No, there was plenty of indirect proof of what Kudo and Kuroba had told him, on all levels, and Hakuba was grateful to be able to see with his own eyes that Kudo was… perhaps not 'well', but at least alive and relatively safe.
There was the slight problem of him being a significantly poorer actor than either of his Kaitou/Detective friends (and it still felt a little odd to have friends at all, much less ones that were internationally wanted criminals). He hoped he wouldn't give things away… maybe it wasn't such a good idea to spend a lot of time with Kudo and Kuroba while Kudo was Edogawa.

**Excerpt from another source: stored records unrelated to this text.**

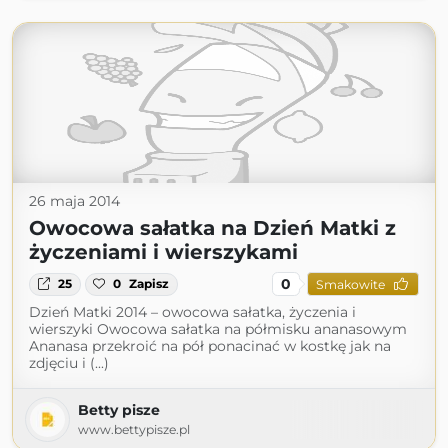
26 maja 2014
Owocowa sałatka na Dzień Matki z
życzeniami i wierszykami
0
25
0
Zapisz
Smakowite
Dzień Matki 2014 – owocowa sałatka, życzenia i
wierszyki Owocowa sałatka na półmisku ananasowym
Ananasa przekroić na pół ponacinać w kostkę jak na
zdjęciu i (...)
Betty pisze
www.bettypisze.pl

He'd have to talk to the two about that. He didn't want to start avoiding them without explanation—he may not be accustomed to having actual friends, but he knew that sudden shunning of friends often broke the friendship. He'd been a detective too long not to have seen some of those broken friendships turn a kind of sour that he had confidence would not happen with either of the two in question, but just because neither of them would go vengefully violent for it didn't mean that it couldn't cause some kind of permanent damage.
His first real friends were not something he wanted to lose. He'd rather not have to avoid them at all, but he'd rather avoid them for a few months than get one or both of them killed.
"Hakuba-kun, are you paying attention?"
Hakuba jolted slightly, startled out of his thoughts by the question. He grimaced, "Sorry, Sensei. It's been a long week."
Their math teacher sighed, casting a glance at the still-subdued Kuroba and the little boy in the seat in front of him that should have been occupied by a full-sized Kudo Shinichi. "It has," she agreed. "Still, you need to pay attention. Come do the problem on the board, please, Hakuba-kun."
Hakuba got up to do as he was told, grateful for the distraction from his circling worries. The teacher was right—school was for class. He could worry about the Kudo-and-Kuroba issues later.